MATERIAL SHOWN:
* * *
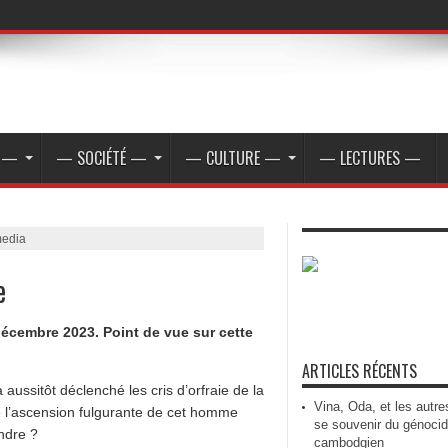
E —
— SOCIÉTÉ —
— CULTURE —
— LECTURES —
media
e
 décembre 2023. Point de vue sur cette
ARTICLES RÉCENTS
 aussitôt déclenché les cris d’orfraie de la
Vina, Oda, et les autre
 l’ascension fulgurante de cet homme
se souvenir du génoci
ndre ?
cambodgien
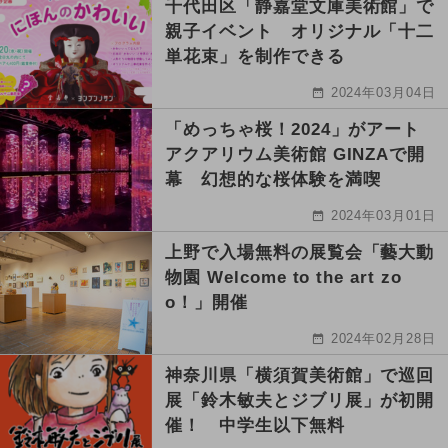
千代田区「静嘉堂文庫美術館」で
親子イベント オリジナル「十二
単花束」を制作できる
2024年03月04日
「めっちゃ桜！2024」がアート
アクアリウム美術館 GINZAで開
幕 幻想的な桜体験を満喫
2024年03月01日
上野で入場無料の展覧会「藝大動
物園 Welcome to the art zo
o！」開催
2024年02月28日
神奈川県「横須賀美術館」で巡回
展「鈴木敏夫とジブリ展」が初開
催！ 中学生以下無料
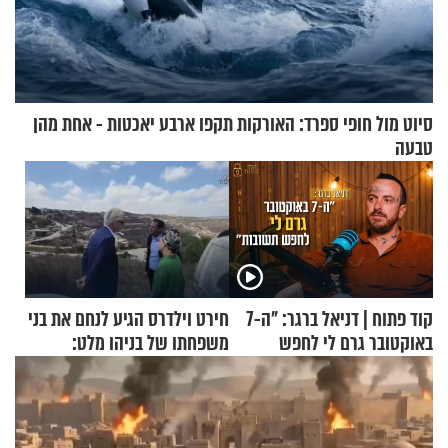
סיוט מול חופי ספרד: האורקות תקפו ארבע יאכטות - אחת מהן
טבעה
קוד פתוח | דניאל ברגר: "ה-7
חירט וילדרס הגיע לנחם את בני
באוקטובר גרם לי לחפש
משפחתו של בניהו מלט:
תשובות"
"מיליונים באירופה תומכים
בכם"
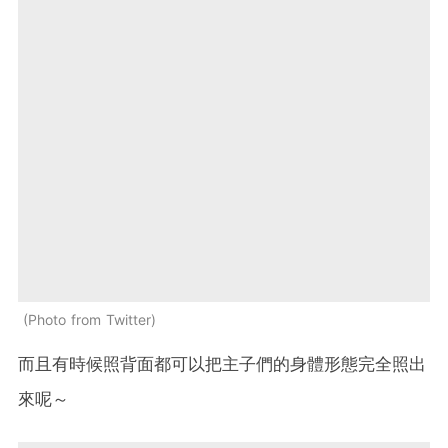
Photo from Twitter
而且有時候照背面都可以把主子們的身體形態完全照出
來呢～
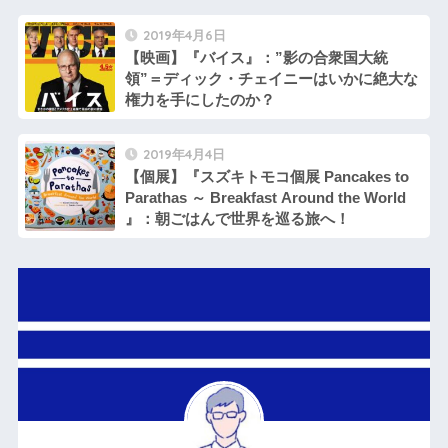
2019年4月6日
【映画】『バイス』：”影の合衆国大統
領”＝ディック・チェイニーはいかに絶大な
権力を手にしたのか？
2019年4月4日
【個展】『スズキトモコ個展 Pancakes to
Parathas ～ Breakfast Around the World
』：朝ごはんで世界を巡る旅へ！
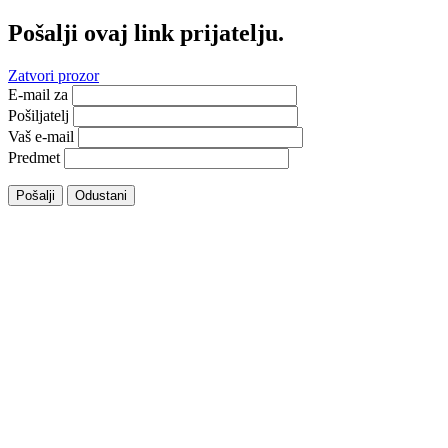
Pošalji ovaj link prijatelju.
Zatvori prozor
E-mail za
Pošiljatelj
Vaš e-mail
Predmet
Pošalji
Odustani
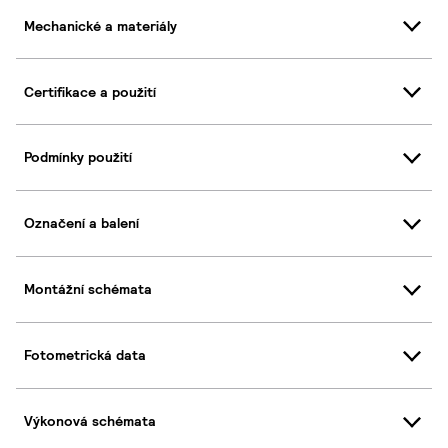
Mechanické a materiály
Certifikace a použití
Podmínky použití
Označení a balení
Montážní schémata
Fotometrická data
Výkonová schémata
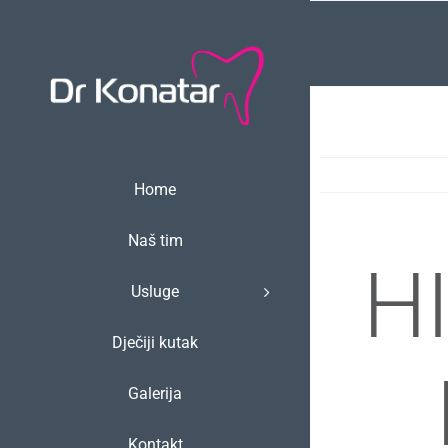
Skip
to
content
Home
Naš tim
H
Usluge
Dječiji kutak
Galerija
Kontakt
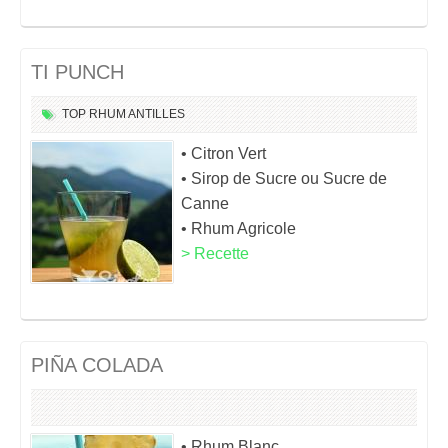
TI PUNCH
TOP
RHUM
ANTILLES
• Citron Vert
• Sirop de Sucre ou Sucre de
Canne
• Rhum Agricole
> Recette
PIÑA COLADA
• Rhum Blanc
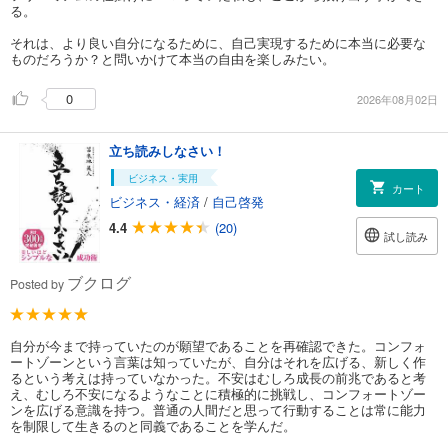
る。
それは、より良い自分になるために、自己実現するために本当に必要な
ものだろうか？と問いかけて本当の自由を楽しみたい。
0
2026年08月02日
立ち読みしなさい！
ビジネス・実用
カート
ビジネス・経済
/
自己啓発
4.4
(20)
試し読み
ブクログ
Posted by
自分が今まで持っていたのが願望であることを再確認できた。コンフォ
ートゾーンという言葉は知っていたが、自分はそれを広げる、新しく作
るという考えは持っていなかった。不安はむしろ成長の前兆であると考
え、むしろ不安になるようなことに積極的に挑戦し、コンフォートゾー
ンを広げる意識を持つ。普通の人間だと思って行動することは常に能力
を制限して生きるのと同義であることを学んだ。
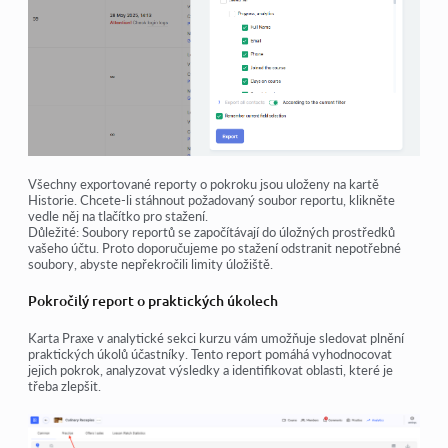
Všechny exportované reporty o pokroku jsou uloženy na kartě
Historie
. Chcete-li stáhnout požadovaný soubor reportu, klikněte
vedle něj na tlačítko pro stažení.
Důležité:
Soubory reportů se započítávají do úložných prostředků
vašeho účtu. Proto doporučujeme po stažení odstranit nepotřebné
soubory, abyste nepřekročili limity úložiště.
Pokročilý report o praktických úkolech
Karta
Praxe
v analytické sekci kurzu vám umožňuje sledovat
plnění
praktických úkolů
účastníky. Tento report pomáhá vyhodnocovat
jejich pokrok, analyzovat výsledky a identifikovat oblasti, které je
třeba zlepšit.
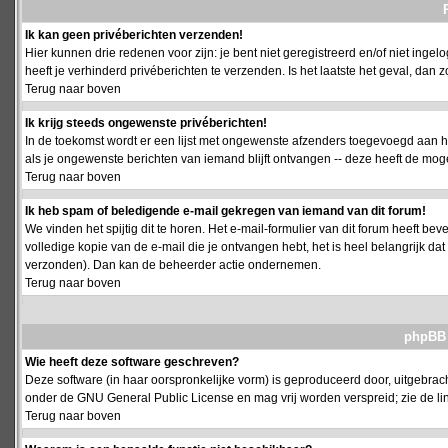
Ik kan geen privéberichten verzenden!
Hier kunnen drie redenen voor zijn: je bent niet geregistreerd en/of niet ing
heeft je verhinderd privéberichten te verzenden. Is het laatste het geval, da
Terug naar boven
Ik krijg steeds ongewenste privéberichten!
In de toekomst wordt er een lijst met ongewenste afzenders toegevoegd aan h
als je ongewenste berichten van iemand blijft ontvangen -- deze heeft de mog
Terug naar boven
Ik heb spam of beledigende e-mail gekregen van iemand van dit forum!
We vinden het spijtig dit te horen. Het e-mail-formulier van dit forum heeft b
volledige kopie van de e-mail die je ontvangen hebt, het is heel belangrijk da
verzonden). Dan kan de beheerder actie ondernemen.
Terug naar boven
phpBB 
Wie heeft deze software geschreven?
Deze software (in haar oorspronkelijke vorm) is geproduceerd door, uitgebrac
onder de GNU General Public License en mag vrij worden verspreid; zie de lin
Terug naar boven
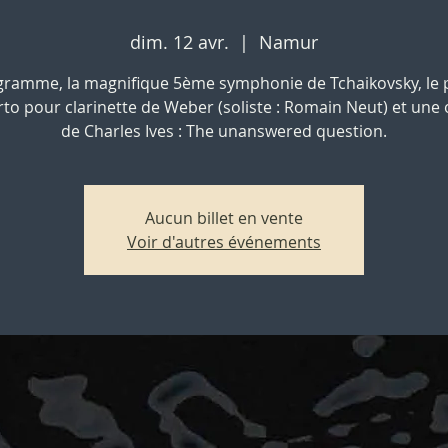
dim. 12 avr.
  |  
Namur
gramme, la magnifique 5ème symphonie de Tchaikovsky, le 
to pour clarinette de Weber (soliste : Romain Neut) et une
de Charles Ives : The unanswered question.
Aucun billet en vente
Voir d'autres événements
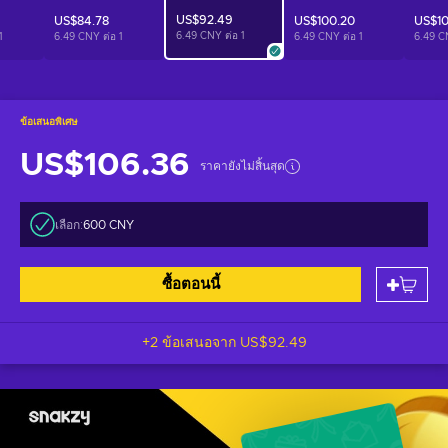
US$92.49
US$84.78
US$100.20
US$10
6.49 CNY ต่อ
1
1
6.49 CNY ต่อ
1
6.49 CNY ต่อ
1
6.49 C
ข้อเสนอพิเศษ
US$106.36
ราคายังไม่สิ้นสุด
เลือก:
600 CNY
ซื้อตอนนี้
+2 ข้อเสนอจาก
US$92.49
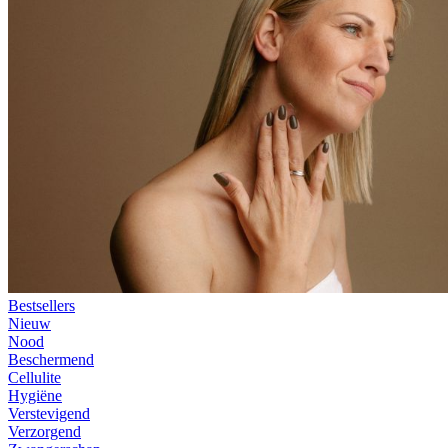
Bestsellers
Nieuw
Nood
Beschermend
Cellulite
Hygiëne
Verstevigend
Verzorgend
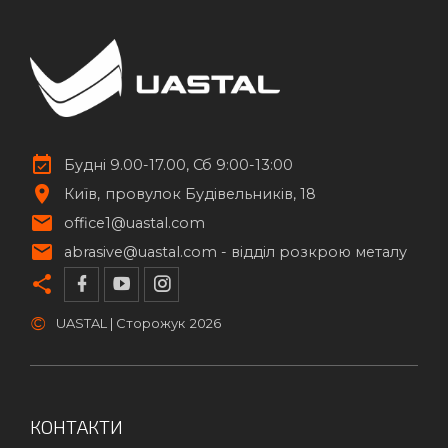
Будні 9.00-17.00, Сб 9:00-13:00
Київ
провулок Будівельників, 18
office1@uastal.com
abrasive@uastal.com -
відділ розкрою металу
©
UASTAL | Сторожук
2026
КОНТАКТИ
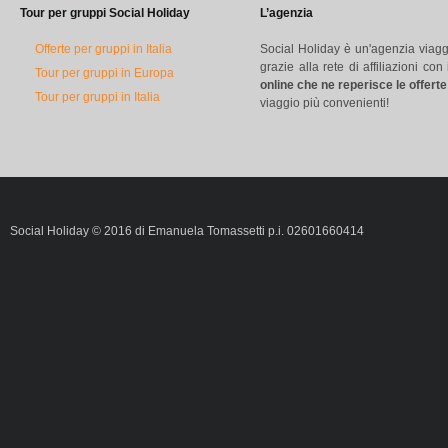
Tour per gruppi Social Holiday
L’agenzia
Offerte per gruppi in Italia
Social Holiday è un'agenzia viag
grazie alla rete di affiliazioni c
Tour per gruppi in Europa
online che ne reperisce le offert
Tour per gruppi in Italia
viaggio più convenienti!
Social Holiday © 2016 di Emanuela Tomassetti p.i. 02601660414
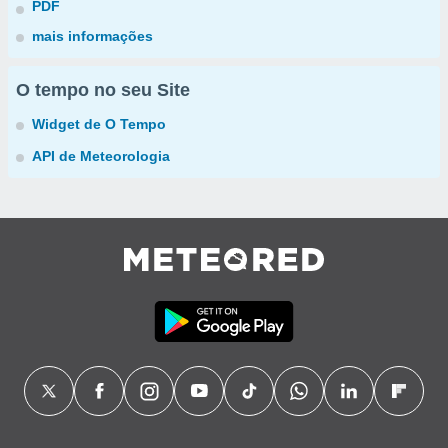
PDF
mais informações
O tempo no seu Site
Widget de O Tempo
API de Meteorologia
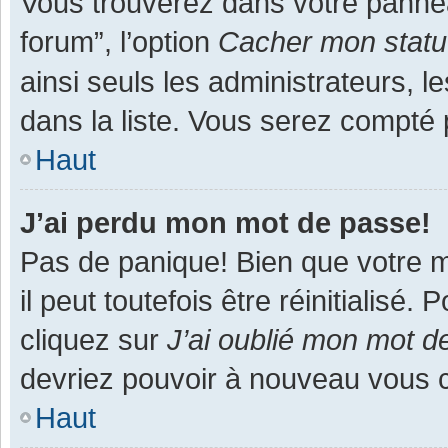
Vous trouverez dans votre panneau
forum”, l’option
Cacher mon statut
ainsi seuls les administrateurs, 
dans la liste. Vous serez compté pa
Haut
J’ai perdu mon mot de passe!
Pas de panique! Bien que votre m
il peut toutefois être réinitialisé
cliquez sur
J’ai oublié mon mot d
devriez pouvoir à nouveau vous 
Haut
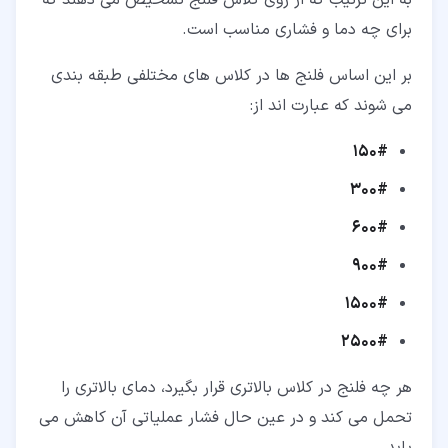
به این ترتیب که از روی کلاس فلنج تشخیص می دهند که
برای چه دما و فشاری مناسب است.
بر این اساس فلنج ها در کلاس های مختلفی طبقه بندی
می شوند که عبارت اند از:
150#
300#
600#
900#
1500#
2500#
هر چه فلنج در کلاس بالاتری قرار بگیرد، دمای بالاتری را
تحمل می کند و در عین حال فشار عملیاتی آن کاهش می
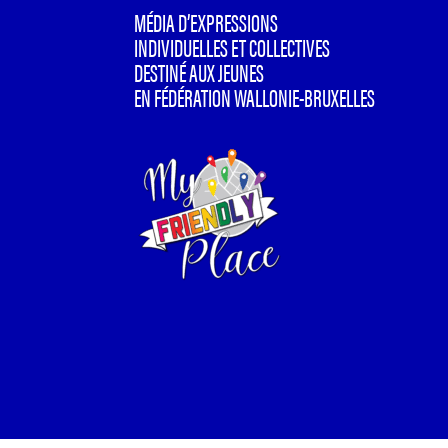
MÉDIA D’EXPRESSIONS
INDIVIDUELLES ET COLLECTIVES
DESTINÉ AUX JEUNES
EN FÉDÉRATION WALLONIE-BRUXELLES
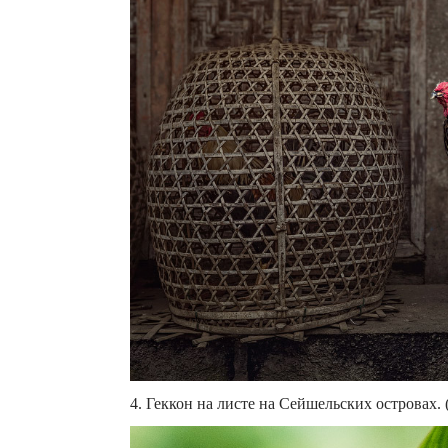
4. Геккон на листе на Сейшельских островах. (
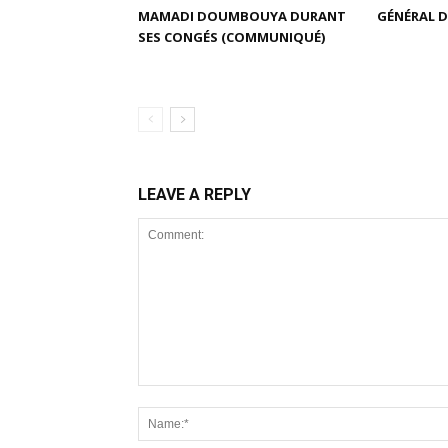
MAMADI DOUMBOUYA DURANT
GÉNÉRAL D
SES CONGÉS (COMMUNIQUÉ)
LEAVE A REPLY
* * *
PROBLEM TO WORK ON:
Retype all the data exactly, please, without pictures.

RESULT OF THE EXERCISE:
E —
— SOCIÉTÉ —
— CULTURE —
— LECTURES —
media
e
 décembre 2023. Point de vue sur cette
ARTICLES RÉCENTS
 aussitôt déclenché les cris d’orfraie de la
Vina, Oda, et les autre
 l’ascension fulgurante de cet homme
se souvenir du génoci
ndre ?
cambodgien
千代田区「静嘉堂文庫美術館」で
親子イベント オリジナル「十二
単花束」を制作できる
2024年03月04日
「めっちゃ桜！2024」がアート
アクアリウム美術館 GINZAで開
幕 幻想的な桜体験を満喫
2024年03月01日
上野で入場無料の展覧会「藝大動
物園 Welcome to the art zo
o！」開催
2024年02月28日
神奈川県「横須賀美術館」で巡回
展「鈴木敏夫とジブリ展」が初開
催！ 中学生以下無料
סיוט מול חופי ספרד: האורקות תקפו ארבע יאכטות - אחת מהן
טבעה
קוד פתוח | דניאל ברגר: "ה-7
חירט וילדרס הגיע לנחם את בני
באוקטובר גרם לי לחפש
משפחתו של בניהו מלט:
תשובות"
"מיליונים באירופה תומכים
בכם"
Photo from Twitter
而且有時候照背面都可以把主子們的身體形態完全照出
來呢～
2019年4月6日
【映画】『バイス』：”影の合衆国大統
領”＝ディック・チェイニーはいかに絶大な
権力を手にしたのか？
2019年4月4日
【個展】『スズキトモコ個展 Pancakes to
Parathas ～ Breakfast Around the World
』：朝ごはんで世界を巡る旅へ！
Pošalji ovaj link prijatelju.
Zatvori prozor
E-mail za
Pošiljatelj
Vaš e-mail
Predmet
Pošalji
Odustani
Mechanické a materiály
Certifikace a použití
Podmínky použití
Označení a balení
Montážní schémata
Fotometrická data
Výkonová schémata
Skip
to
content
Home
Naš tim
H
Usluge
Dječiji kutak
Galerija
Kontakt
TI PUNCH
TOP
RHUM
ANTILLES
• Citron Vert
• Sirop de Sucre ou Sucre de
Canne
• Rhum Agricole
> Recette
PIÑA COLADA
• Rhum Blanc
る。
それは、より良い自分になるために、自己実現するために本当に必要な
ものだろうか？と問いかけて本当の自由を楽しみたい。
0
2026年08月02日
立ち読みしなさい！
ビジネス・実用
カート
ビジネス・経済
/
自己啓発
4.4
(20)
試し読み
ブクログ
Posted by
自分が今まで持っていたのが願望であることを再確認できた。コンフォ
ートゾーンという言葉は知っていたが、自分はそれを広げる、新しく作
るという考えは持っていなかった。不安はむしろ成長の前兆であると考
え、むしろ不安になるようなことに積極的に挑戦し、コンフォートゾー
ンを広げる意識を持つ。普通の人間だと思って行動することは常に能力
を制限して生きるのと同義であることを学んだ。
Všechny exportované reporty o pokroku jsou uloženy na kartě
Historie
. Chcete-li stáhnout požadovaný soubor reportu, klikněte
vedle něj na tlačítko pro stažení.
Důležité:
Soubory reportů se započítávají do úložných prostředků
vašeho účtu. Proto doporučujeme po stažení odstranit nepotřebné
soubory, abyste nepřekročili limity úložiště.
Pokročilý report o praktických úkolech
Karta
Praxe
v analytické sekci kurzu vám umožňuje sledovat
plnění
praktických úkolů
účastníky. Tento report pomáhá vyhodnocovat
jejich pokrok, analyzovat výsledky a identifikovat oblasti, které je
třeba zlepšit.
Ik kan geen privéberichten verzenden!
Hier kunnen drie redenen voor zijn: je bent niet geregistreerd en/of niet ing
heeft je verhinderd privéberichten te verzenden. Is het laatste het geval, da
Terug naar boven
Ik krijg steeds ongewenste privéberichten!
In de toekomst wordt er een lijst met ongewenste afzenders toegevoegd aan h
als je ongewenste berichten van iemand blijft ontvangen -- deze heeft de mog
Terug naar boven
Ik heb spam of beledigende e-mail gekregen van iemand van dit forum!
We vinden het spijtig dit te horen. Het e-mail-formulier van dit forum heeft b
volledige kopie van de e-mail die je ontvangen hebt, het is heel belangrijk da
verzonden). Dan kan de beheerder actie ondernemen.
Terug naar boven
phpBB 
Wie heeft deze software geschreven?
Deze software (in haar oorspronkelijke vorm) is geproduceerd door, uitgebrac
onder de GNU General Public License en mag vrij worden verspreid; zie de lin
Terug naar boven
dim. 12 avr.
  |  
Namur
gramme, la magnifique 5ème symphonie de Tchaikovsky, le 
to pour clarinette de Weber (soliste : Romain Neut) et une
de Charles Ives : The unanswered question.
Aucun billet en vente
Voir d'autres événements
US$92.49
US$84.78
US$100.20
US$10
6.49 CNY ต่อ
1
1
6.49 CNY ต่อ
1
6.49 CNY ต่อ
1
6.49 C
ข้อเสนอพิเศษ
US$106.36
ราคายังไม่สิ้นสุด
เลือก:
600 CNY
ซื้อตอนนี้
+2 ข้อเสนอจาก
US$92.49
Bestsellers
Nieuw
Nood
Beschermend
Cellulite
Hygiëne
Verstevigend
Verzorgend
Будні 9.00-17.00, Сб 9:00-13:00
Київ
провулок Будівельників, 18
office1@uastal.com
abrasive@uastal.com -
відділ розкрою металу
©
UASTAL | Сторожук
2026
КОНТАКТИ
Tour per gruppi Social Holiday
L’agenzia
Offerte per gruppi in Italia
Social Holiday è un'agenzia viag
grazie alla rete di affiliazioni c
Tour per gruppi in Europa
online che ne reperisce le offert
Tour per gruppi in Italia
viaggio più convenienti!
Social Holiday © 2016 di Emanuela Tomassetti p.i. 02601660414
PDF
mais informações
O tempo no seu Site
Widget de O Tempo
API de Meteorologia
Vous trouverez dans votre panneau
forum”, l’option
Cacher mon statut
ainsi seuls les administrateurs, 
dans la liste. Vous serez compté pa
Haut
J’ai perdu mon mot de passe!
Pas de panique! Bien que votre m
il peut toutefois être réinitialisé
cliquez sur
J’ai oublié mon mot d
devriez pouvoir à nouveau vous 
Haut
به این ترتیب که از روی کلاس فلنج تشخیص می دهند که
برای چه دما و فشاری مناسب است.
بر این اساس فلنج ها در کلاس های مختلفی طبقه بندی
می شوند که عبارت اند از:
150#
300#
600#
900#
1500#
2500#
هر چه فلنج در کلاس بالاتری قرار بگیرد، دمای بالاتری را
تحمل می کند و در عین حال فشار عملیاتی آن کاهش می
MÉDIA D’EXPRESSIONS
INDIVIDUELLES ET COLLECTIVES
DESTINÉ AUX JEUNES
EN FÉDÉRATION WALLONIE-BRUXELLES
4. Геккон на листе на Сейшельских островах. (
MAMADI DOUMBOUYA DURANT
GÉNÉRAL D
SES CONGÉS (COMMUNIQUÉ)
LEAVE A REPLY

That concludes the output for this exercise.